ACTIVITY - A faithful copy of all the data is the goal; omit the pictures.

MATERIAL SHOWN -

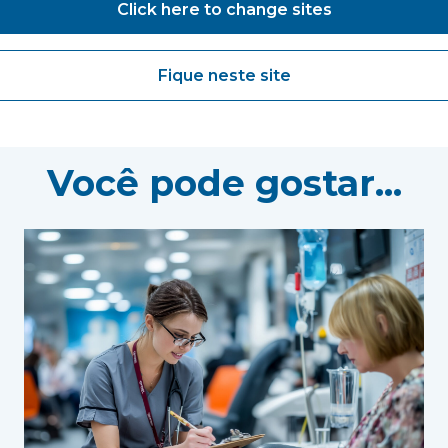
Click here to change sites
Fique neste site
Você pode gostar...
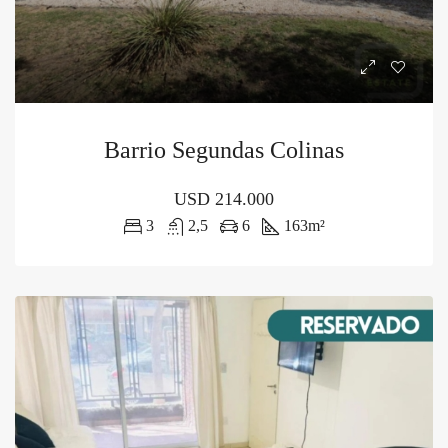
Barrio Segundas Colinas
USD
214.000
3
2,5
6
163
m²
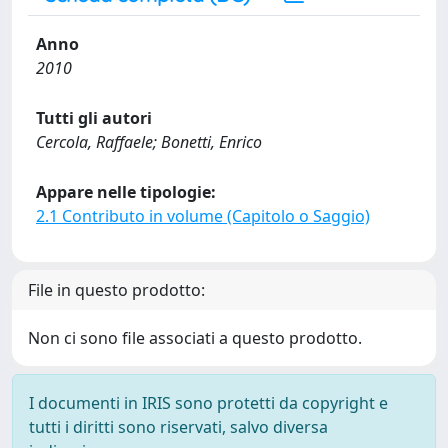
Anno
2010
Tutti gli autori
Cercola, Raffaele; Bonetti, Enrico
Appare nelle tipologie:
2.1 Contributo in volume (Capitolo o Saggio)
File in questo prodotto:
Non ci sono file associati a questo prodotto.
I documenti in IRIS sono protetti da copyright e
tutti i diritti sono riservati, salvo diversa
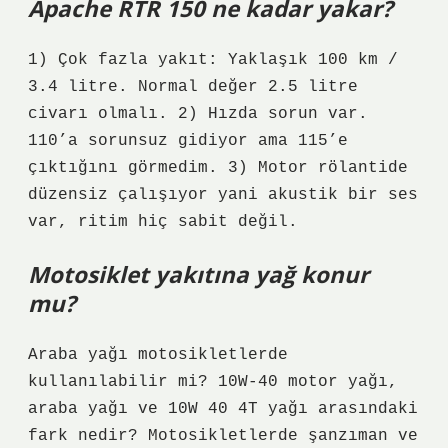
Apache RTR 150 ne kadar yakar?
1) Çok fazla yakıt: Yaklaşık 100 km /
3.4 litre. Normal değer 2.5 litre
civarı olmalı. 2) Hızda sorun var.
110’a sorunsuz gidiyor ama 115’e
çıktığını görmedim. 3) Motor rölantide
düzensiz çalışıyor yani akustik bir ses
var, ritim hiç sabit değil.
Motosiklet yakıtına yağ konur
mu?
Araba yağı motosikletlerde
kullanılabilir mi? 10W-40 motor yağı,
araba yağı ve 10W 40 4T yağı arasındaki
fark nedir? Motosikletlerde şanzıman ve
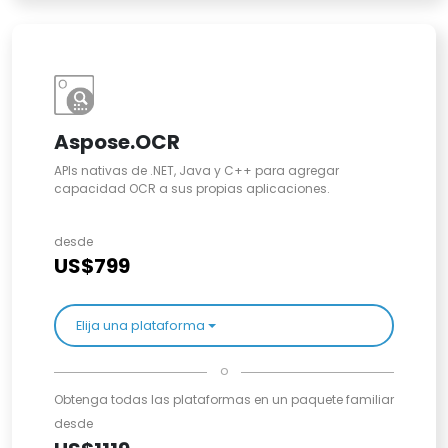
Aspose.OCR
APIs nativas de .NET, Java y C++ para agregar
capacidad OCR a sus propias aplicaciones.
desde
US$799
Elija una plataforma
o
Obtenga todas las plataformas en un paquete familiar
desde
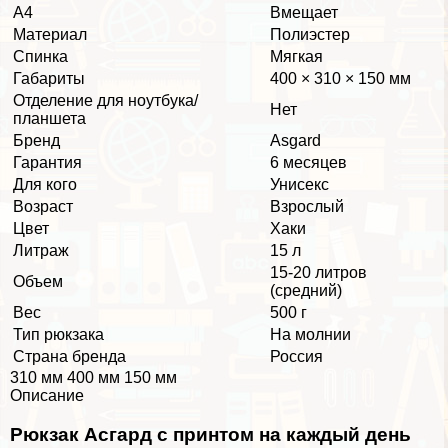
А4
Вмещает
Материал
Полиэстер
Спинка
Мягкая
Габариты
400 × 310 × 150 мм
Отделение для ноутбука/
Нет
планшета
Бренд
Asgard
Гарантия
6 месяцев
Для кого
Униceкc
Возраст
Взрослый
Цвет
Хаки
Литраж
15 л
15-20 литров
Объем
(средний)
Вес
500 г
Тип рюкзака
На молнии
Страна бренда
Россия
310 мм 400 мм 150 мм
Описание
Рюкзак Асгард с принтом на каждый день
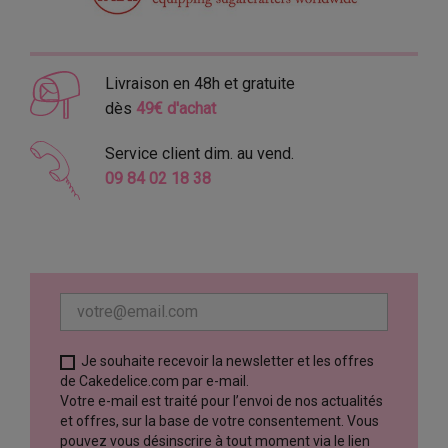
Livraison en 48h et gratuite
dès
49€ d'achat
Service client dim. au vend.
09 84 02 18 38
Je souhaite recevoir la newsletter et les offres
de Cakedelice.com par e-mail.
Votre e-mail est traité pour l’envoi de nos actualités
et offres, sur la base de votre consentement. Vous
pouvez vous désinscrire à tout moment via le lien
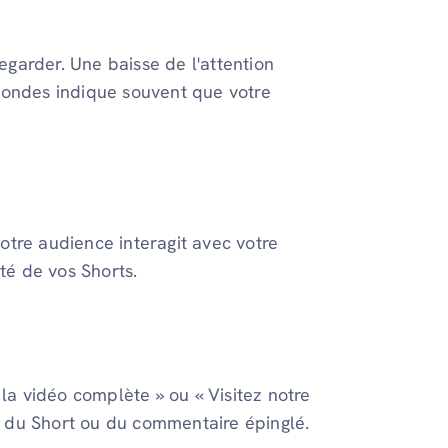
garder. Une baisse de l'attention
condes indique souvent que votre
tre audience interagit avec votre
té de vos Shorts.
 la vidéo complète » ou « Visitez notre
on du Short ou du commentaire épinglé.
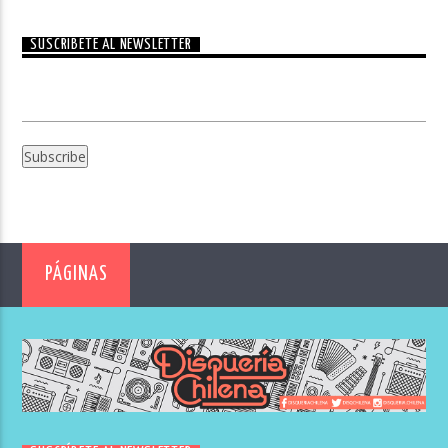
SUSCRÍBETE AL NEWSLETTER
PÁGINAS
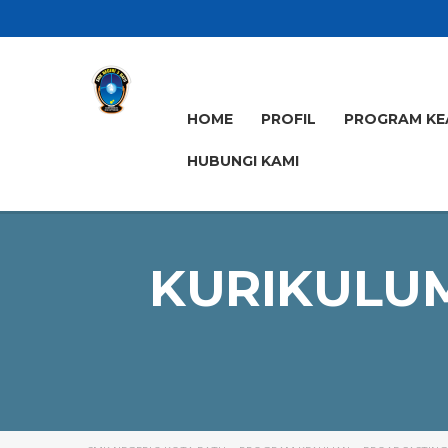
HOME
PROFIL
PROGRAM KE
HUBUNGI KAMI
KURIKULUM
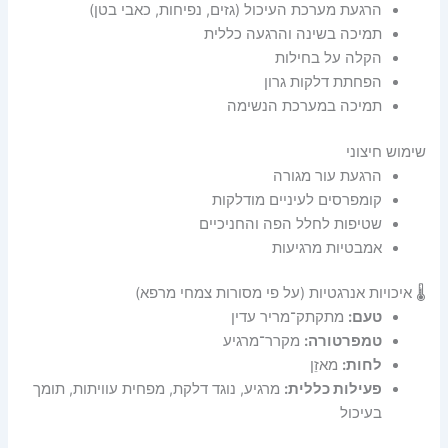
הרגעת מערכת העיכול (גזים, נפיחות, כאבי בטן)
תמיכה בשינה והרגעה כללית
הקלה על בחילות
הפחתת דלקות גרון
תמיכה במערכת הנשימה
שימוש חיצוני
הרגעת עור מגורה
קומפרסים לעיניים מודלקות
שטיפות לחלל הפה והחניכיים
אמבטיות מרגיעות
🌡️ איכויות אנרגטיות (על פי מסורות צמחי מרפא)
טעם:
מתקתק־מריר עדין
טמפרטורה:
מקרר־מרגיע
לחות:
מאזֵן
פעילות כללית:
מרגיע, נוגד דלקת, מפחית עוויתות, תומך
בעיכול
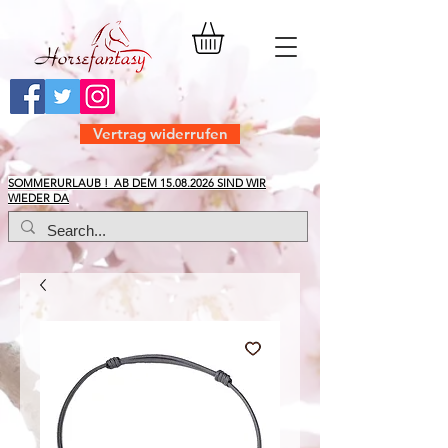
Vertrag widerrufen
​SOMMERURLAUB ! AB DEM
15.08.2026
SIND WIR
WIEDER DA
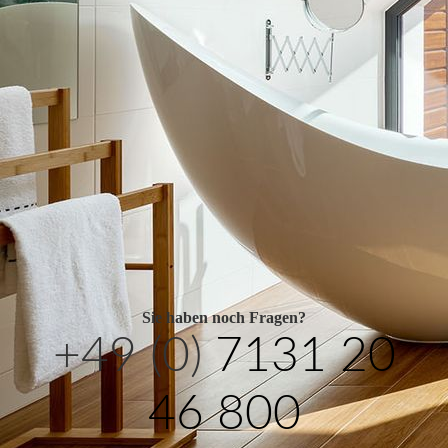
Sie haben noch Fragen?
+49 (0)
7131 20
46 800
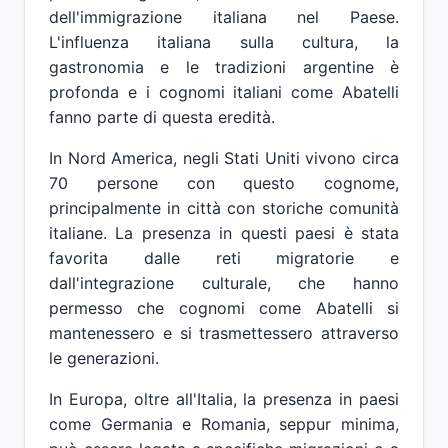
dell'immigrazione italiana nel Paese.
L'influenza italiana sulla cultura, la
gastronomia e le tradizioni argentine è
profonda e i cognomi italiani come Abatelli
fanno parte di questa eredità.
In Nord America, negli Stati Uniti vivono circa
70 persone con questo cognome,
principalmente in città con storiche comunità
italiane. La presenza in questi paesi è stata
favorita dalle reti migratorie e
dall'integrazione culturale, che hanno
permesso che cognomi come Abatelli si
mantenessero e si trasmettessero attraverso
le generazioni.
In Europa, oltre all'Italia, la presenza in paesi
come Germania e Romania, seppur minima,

RESULT -
Click here to change sites
Fique neste site
Você pode gostar...
Barrio Segundas Colinas
USD
214.000
3
2,5
6
163
m²
Anno
2010
Tutti gli autori
Cercola, Raffaele; Bonetti, Enrico
Appare nelle tipologie:
2.1 Contributo in volume (Capitolo o Saggio)
File in questo prodotto:
Non ci sono file associati a questo prodotto.
I documenti in IRIS sono protetti da copyright e
tutti i diritti sono riservati, salvo diversa
Apache RTR 150 ne kadar yakar?
1) Çok fazla yakıt: Yaklaşık 100 km /
3.4 litre. Normal değer 2.5 litre
civarı olmalı. 2) Hızda sorun var.
110’a sorunsuz gidiyor ama 115’e
çıktığını görmedim. 3) Motor rölantide
düzensiz çalışıyor yani akustik bir ses
var, ritim hiç sabit değil.
Motosiklet yakıtına yağ konur
mu?
Araba yağı motosikletlerde
kullanılabilir mi? 10W-40 motor yağı,
araba yağı ve 10W 40 4T yağı arasındaki
fark nedir? Motosikletlerde şanzıman ve
Aspose.OCR
APIs nativas de .NET, Java y C++ para agregar
capacidad OCR a sus propias aplicaciones.
desde
US$799
Elija una plataforma
o
Obtenga todas las plataformas en un paquete familiar
desde
А4
Вмещает
Материал
Полиэстер
Спинка
Мягкая
Габариты
400 × 310 × 150 мм
Отделение для ноутбука/
Нет
планшета
Бренд
Asgard
Гарантия
6 месяцев
Для кого
Униceкc
Возраст
Взрослый
Цвет
Хаки
Литраж
15 л
15-20 литров
Объем
(средний)
Вес
500 г
Тип рюкзака
На молнии
Страна бренда
Россия
310 мм 400 мм 150 мм
Описание
Рюкзак Асгард с принтом на каждый день
Livraison en 48h et gratuite
dès
49€ d'achat
Service client dim. au vend.
09 84 02 18 38
Je souhaite recevoir la newsletter et les offres
de Cakedelice.com par e-mail.
Votre e-mail est traité pour l’envoi de nos actualités
et offres, sur la base de votre consentement. Vous
pouvez vous désinscrire à tout moment via le lien
garder. Une baisse de l'attention
condes indique souvent que votre
tre audience interagit avec votre
té de vos Shorts.
 la vidéo complète » ou « Visitez notre
on du Short ou du commentaire épinglé.
SUSCRÍBETE AL NEWSLETTER
PÁGINAS
HOME
PROFIL
PROGRAM KE
HUBUNGI KAMI
KURIKULUM
הרגעת מערכת העיכול (גזים, נפיחות, כאבי בטן)
תמיכה בשינה והרגעה כללית
הקלה על בחילות
הפחתת דלקות גרון
תמיכה במערכת הנשימה
שימוש חיצוני
הרגעת עור מגורה
קומפרסים לעיניים מודלקות
שטיפות לחלל הפה והחניכיים
אמבטיות מרגיעות
🌡️ איכויות אנרגטיות (על פי מסורות צמחי מרפא)
טעם:
מתקתק־מריר עדין
טמפרטורה:
מקרר־מרגיע
לחות:
מאזֵן
פעילות כללית:
מרגיע, נוגד דלקת, מפחית עוויתות, תומך
בעיכול
Vertrag widerrufen
​SOMMERURLAUB ! AB DEM
15.08.2026
SIND WIR
WIEDER DA
Sie haben noch Fragen?
+49 (0)
7131 20
46 800
dell'immigrazione italiana nel Paese.
L'influenza italiana sulla cultura, la
gastronomia e le tradizioni argentine è
profonda e i cognomi italiani come Abatelli
fanno parte di questa eredità.
In Nord America, negli Stati Uniti vivono circa
70 persone con questo cognome,
principalmente in città con storiche comunità
italiane. La presenza in questi paesi è stata
favorita dalle reti migratorie e
dall'integrazione culturale, che hanno
permesso che cognomi come Abatelli si
mantenessero e si trasmettessero attraverso
le generazioni.
In Europa, oltre all'Italia, la presenza in paesi
come Germania e Romania, seppur minima,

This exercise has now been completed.